South Korean Court Approves Arrest Warrant For Ousted Leader Park Geun-hye

South Korea's ousted president Park Geun-Hye was grilled for almost nine hours in court on March 30 as a judge deliberated whether she should be arrested over the corruption and abuse of power scandal that brought her down.

Rumors had long circulated in the Korean entertainment industry that Park, who was removed from office earlier this month, pressured Miky Lee, vice-chairwoman of CJ, to step down from the company in 2013.

She has been taken to the same detention center where Samsung's de facto head, Jay Y. Lee, is also being held in connection to the same corruption scandal.
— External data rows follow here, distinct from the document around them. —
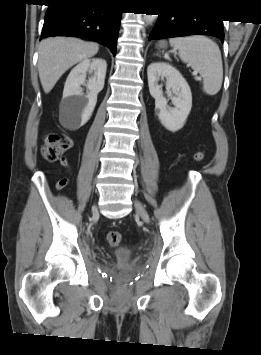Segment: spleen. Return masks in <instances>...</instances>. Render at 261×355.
<instances>
[{
	"label": "spleen",
	"instance_id": "spleen-1",
	"mask_svg": "<svg viewBox=\"0 0 261 355\" xmlns=\"http://www.w3.org/2000/svg\"><path fill=\"white\" fill-rule=\"evenodd\" d=\"M178 50L180 59L191 66L203 78V92L217 94L223 81V65L218 45L201 35L177 37L169 40Z\"/></svg>",
	"mask_w": 261,
	"mask_h": 355
}]
</instances>
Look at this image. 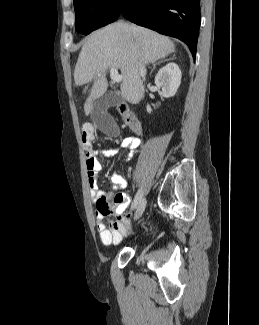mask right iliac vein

The arrest is meant to further investigate collusion allegations of Park and her friend, Choi Soon-sil.

Judge Kang Bu-young of the Seoul Central District Court issued a warrant for her arrest, warning that if Park was not quickly taken into custody the former president might "destroy evidence".

The Constitutional Court's impeachment ruling stripped Park of her presidential immunity and cleared the way for prosecutors to seek her arrest.

Park, who is 65, was at the Seoul Central District Court for the nine-hour hearing on the arrest warrant, but declined to make any comment on her way in or out.

Choi is accused of extracting a total of $70 million from major businesses on the promise that they would get favorable treatment from Park's government.

His Democratic Party, the largest in parliament, drove the efforts to impeach Park in December.

Earlier in the day, she appeared in court to plead innocence.

Prosecutors had accused Park of forcing business into donating money to foundations under her control.

Two former presidents - the military dictators Chun Doo-hwan and Roh Tae-woo - were arrested in 1995 on bribery charges. After Park was jailed, some said she deserved it while others expressed sympathy for their ex-leader. They have also been gathering outside the court, waving the South Korean flag (paywall).

If convicted of bribery, Park could face between 10 years and life in prison, although her successor has the power to free Park with a special presidential pardon.

1979: Park's father is assassinated by his disgruntled spy chief.

And now we go over to the National Assembly, to see how Korea's political parties are reacting to the news of Park Geun-hye's arrest. Park once described Choi as someone who helped her when she had "difficulties", an apparent reference to her parents' assassinations in the 1970s.

A South Korean court says it has approved the arrest of ex-President Park Geun-hye over corruption allegations.